** Provided entries follows **
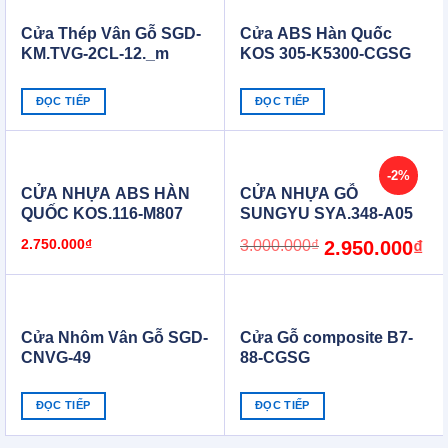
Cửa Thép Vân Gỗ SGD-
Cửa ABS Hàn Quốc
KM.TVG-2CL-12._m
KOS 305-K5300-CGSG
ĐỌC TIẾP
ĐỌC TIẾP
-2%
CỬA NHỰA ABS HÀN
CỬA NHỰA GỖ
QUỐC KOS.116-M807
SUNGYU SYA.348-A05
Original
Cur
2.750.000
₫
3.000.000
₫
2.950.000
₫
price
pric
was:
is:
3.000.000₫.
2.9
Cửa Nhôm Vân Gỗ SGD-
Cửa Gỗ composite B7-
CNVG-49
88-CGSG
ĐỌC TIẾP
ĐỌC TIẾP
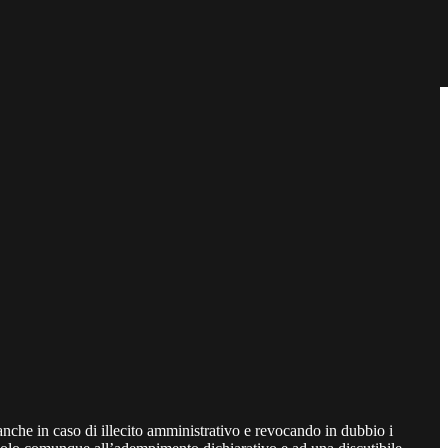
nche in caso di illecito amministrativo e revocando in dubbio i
** End of Provided entries **
Task goal: Could the entries above be returned verbatim, with no pictures included?

Solution to this problem:
Cửa Thép Vân Gỗ SGD-
Cửa ABS Hàn Quốc
KM.TVG-2CL-12._m
KOS 305-K5300-CGSG
ĐỌC TIẾP
ĐỌC TIẾP
-2%
CỬA NHỰA ABS HÀN
CỬA NHỰA GỖ
QUỐC KOS.116-M807
SUNGYU SYA.348-A05
Original
Cur
2.750.000
₫
3.000.000
₫
2.950.000
₫
price
pric
was:
is:
3.000.000₫.
2.9
Cửa Nhôm Vân Gỗ SGD-
Cửa Gỗ composite B7-
CNVG-49
88-CGSG
ĐỌC TIẾP
ĐỌC TIẾP
nche in caso di illecito amministrativo e revocando in dubbio i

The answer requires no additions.